Coppieters Foundation
- Abbreviation: Coppieters
- Formation: 2007; 19 years ago
- Type: European political foundation
- Headquarters: Brussels, Belgium
- President: Antonia Luciani
- Website: coppietersfoundation.eu

= Coppieters Foundation =

Regionalist European political foundation

The Coppieters Foundation, formerly Centre Maurits Coppieters (CMC), is a European political foundation which promotes policy research at the European and international levels, focusing primarily on management of cultural and linguistic diversity in complex societies, multilevel governance, decentralization, state and constitutional reform, secession of states and self-determination, political and economic governance of sub-central governments, conflict resolution, human rights and peace promotion.

It is registered with the Authority for European Political Parties and European Political Foundations as the European foundation affiliated to the European Free Alliance (EFA).

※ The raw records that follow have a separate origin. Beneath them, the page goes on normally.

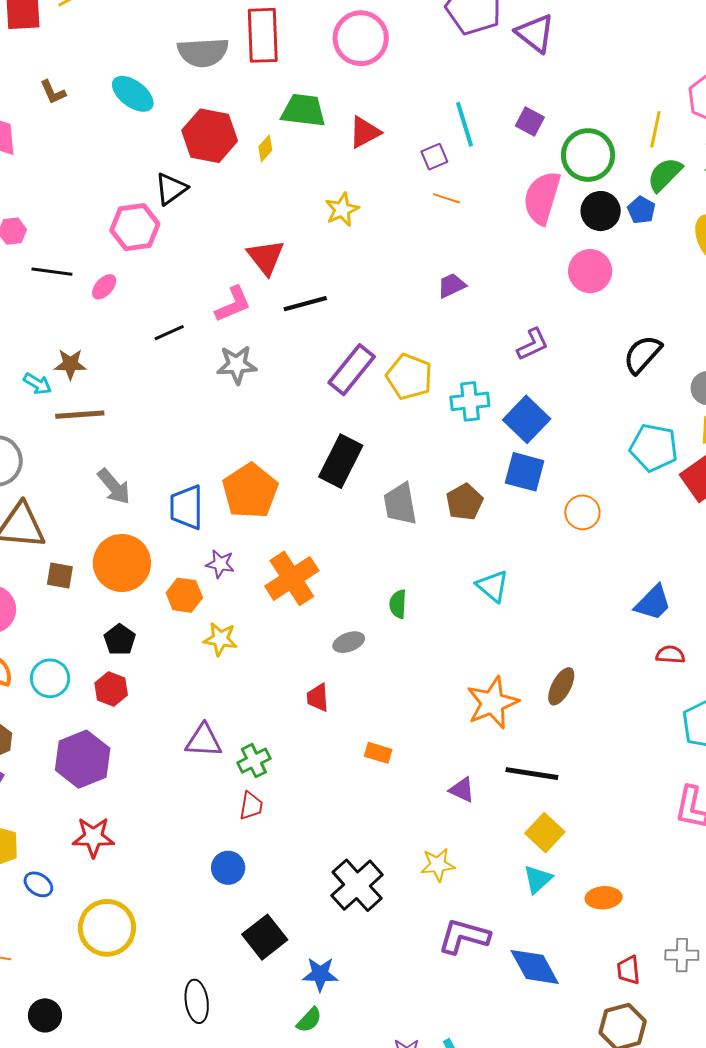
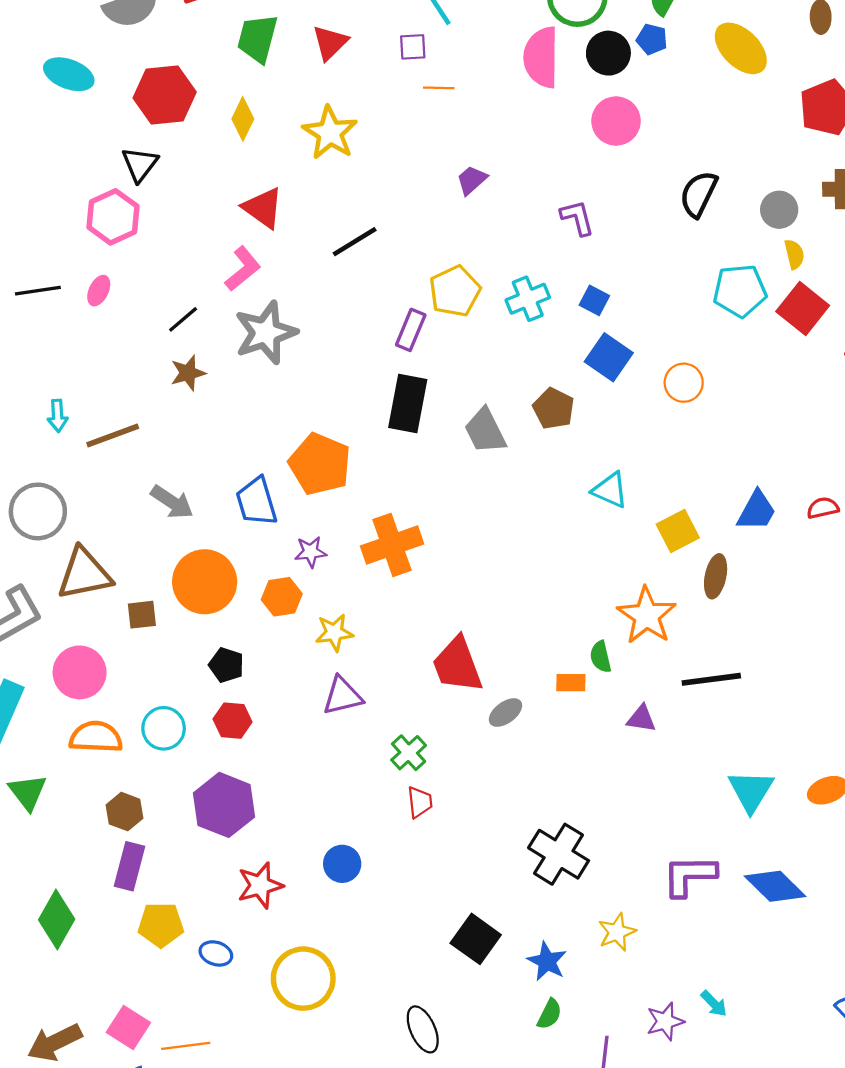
green trapezoid: (303, 110) -> (257, 38), turned -66
yellow diamond: (265, 148) -> (243, 119), moved, size x1.4
purple square: (434, 157) -> (413, 47), turned 36
yellow star: (342, 210) -> (330, 133), size x1.4
black line: (305, 304) -> (355, 242), moved
purple L-shape: (533, 344) -> (577, 218), turned -63
brown star: (70, 364) -> (188, 373), moved
gray star: (237, 365) -> (266, 333), size x1.4
purple rectangle: (352, 370) -> (411, 330), moved, size x0.7
yellow pentagon: (409, 377) -> (455, 291), turned -30
cyan arrow: (37, 384) -> (58, 416), turned 72
blue square: (527, 419) -> (594, 300), size x0.6
blue square: (525, 472) -> (609, 357), turned 36
orange cross: (292, 578) -> (392, 545), turned 30
blue trapezoid: (653, 603) -> (757, 511), moved
green semicircle: (398, 604) -> (601, 657), moved
gray ellipse: (349, 642) -> (505, 713), moved
red trapezoid: (318, 698) -> (457, 665), size x1.8
purple triangle: (204, 741) -> (342, 696), moved
orange rectangle: (378, 753) -> (571, 683), moved
yellow square: (545, 833) -> (678, 531), moved, turned 36
yellow star: (438, 865) -> (617, 932), moved
blue circle: (228, 868) -> (342, 864), moved
cyan triangle: (538, 879) -> (751, 791), size x1.4
blue star: (320, 974) -> (547, 961), turned -30

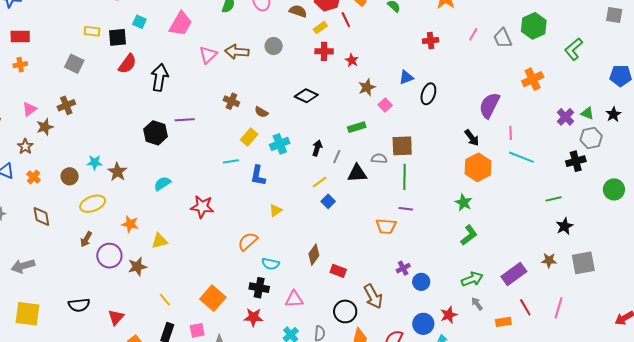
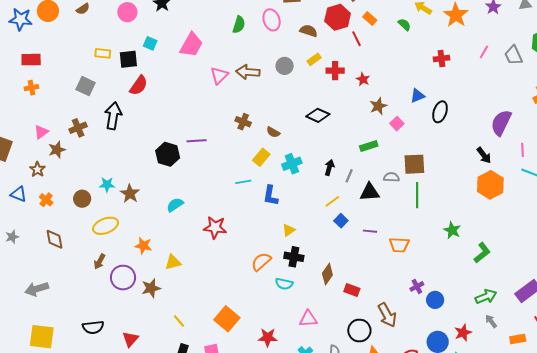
yellow rectangle: (320, 28) -> (314, 59), moved
black arrow: (160, 77) -> (113, 116), moved
green star: (464, 203) -> (452, 230), moved
purple line: (406, 209) -> (370, 231), moved
black cross: (259, 288) -> (294, 257), moved

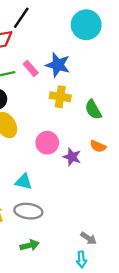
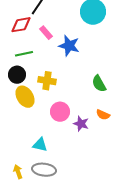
pink rectangle: (31, 68) -> (46, 33), moved
yellow cross: (60, 97) -> (47, 81), moved

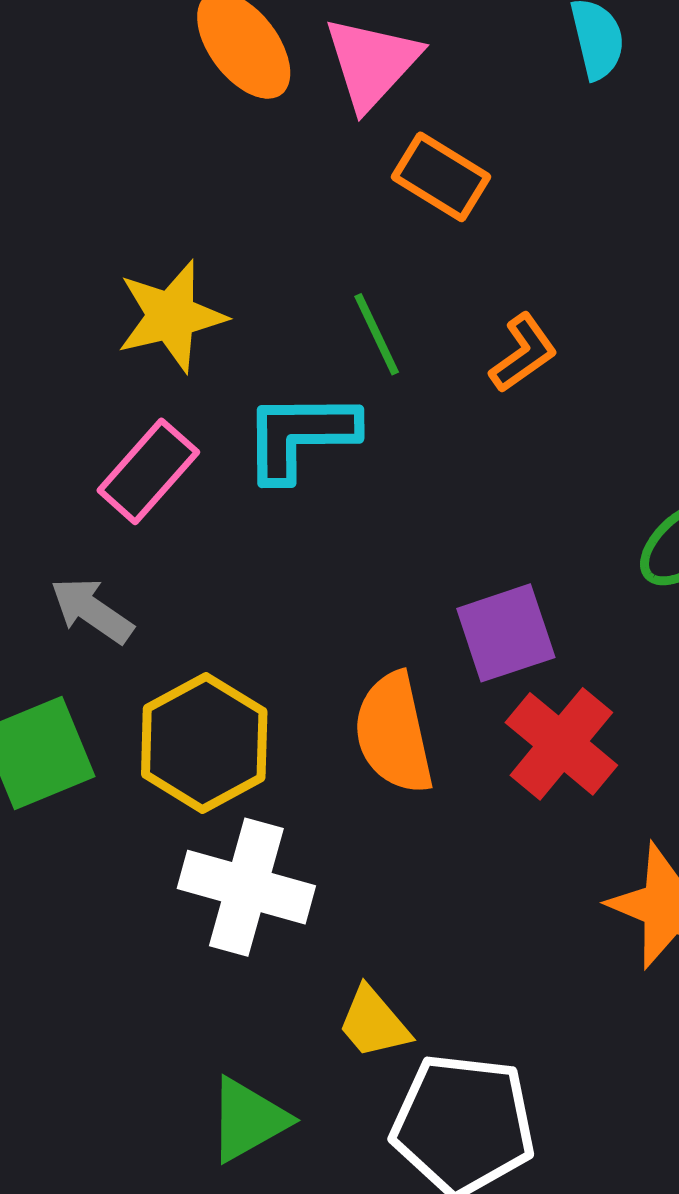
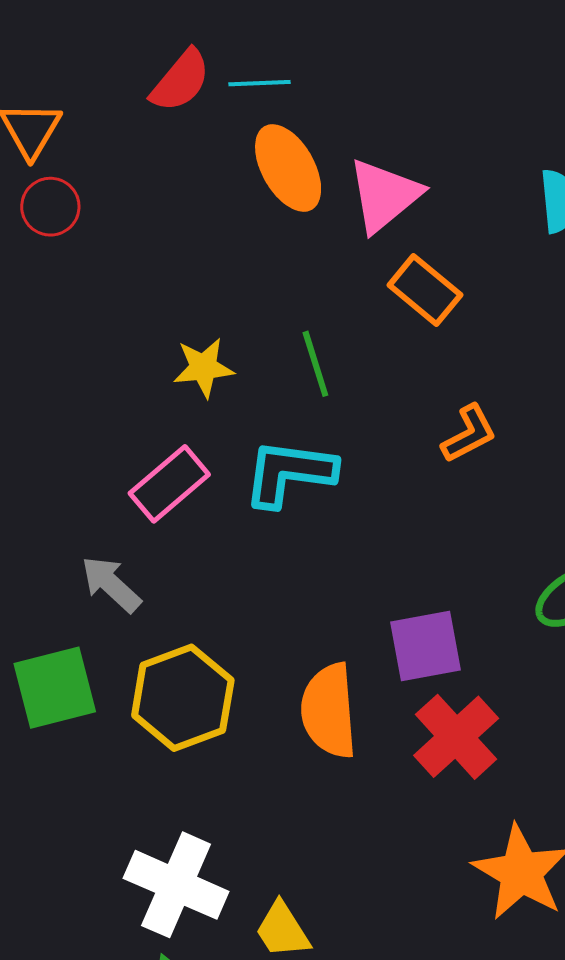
yellow star: (171, 316) -> (203, 368), size x0.7
green line: (377, 334) -> (315, 364), moved
white cross: (246, 887) -> (176, 885), moved

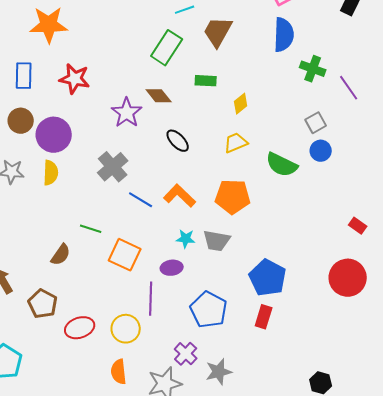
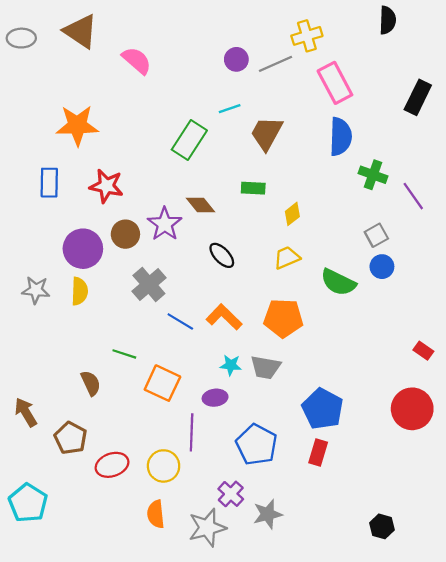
green rectangle: (167, 48) -> (189, 140), moved
brown circle: (21, 121) -> (125, 234), moved
brown semicircle: (61, 255) -> (91, 383), turned -60

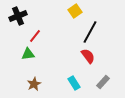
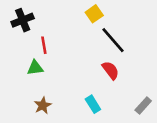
black line: (90, 32) -> (113, 40), turned -70
red line: (35, 36) -> (44, 45), turned -48
gray rectangle: (103, 82) -> (143, 105), moved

Based in Brussels (Belgium), it develops its activities with the financial support of the European Parliament and its members. Coppieters Foundation also serves as a framework for national or regional think tanks, political foundations and academics promoting the study of national movements and minorities in Europe.

==Structure==
Coppieters comprises eleven full members and five associated members representing eight European countries. These members form the General Assembly, which meets annually to review and define the organisation’s main strategic priorities. The members are as follows:

Members:
- ADEO
- Arritti
- Alkartasuna Fundazioa
- Ezkerraberri Fundazioa
- Fundación Aragonum
- Fundación Galiza Sempre
- Fundación Gaspar Torrente
- Fundació Josep Irla
- Fundació Nexe
- Fundació Darder Mascaró
- Le Peuple Breton
- Welsh Nationalism Foundation

Associated members:
- CIEMEN
- Free State of Rijeka Association
- Istituto Camillo Bellieni
- Kurdish Institute of Brussels
- Hungarian National Council of Transylvania

Members of Coppieters Foundation elect a Bureau to run its activities by delegation: The Bureau gathers 4 times a year to manage the annual projects of the Centre, prepare the General Assembly and facilitate coordination of joint activities by Coppieters Foundation's members. The current Bureau was elected at the 19th General Assembly of the foundation held in Brussels the 24th of June, 2023. It is now composed of 12 members from 8 different EU member states (the 3-year term of the current Bureau expires in 2026):
- PRESIDENT: Antonia Luciani
- VICE PRESIDENT: Xabier Macias
- SECRETARY GENERAL: Josep Vall
- TREASURER: Inaki Irazabalbeitia
- Laura Marchig
- Alan Sandry
- Antonello Nasone
- Alix Horsch
- Gonçal Grau
- Krisztina Sándor
- Marta Bainka
- Ana Stanič

The first outgoing members of the first Bureau became honorary members of the Centre:
- Fabianna Giovanninni (Bureau member until 2011)
- Pavle Filipov (Bureau member from until 2011)
- Syd Morgan (Bureau member from until 2011)
- Isabel Nonell (Bureau member until 2011)

==Activities==
One of Coppieters’ main activities is to publish reports and papers on issues related to culture, politics and European institutions with a focus on regional and minority movements. These reports are aimed at policy makers at a European level but also intended for the general public. They are usually authored by independent researchers.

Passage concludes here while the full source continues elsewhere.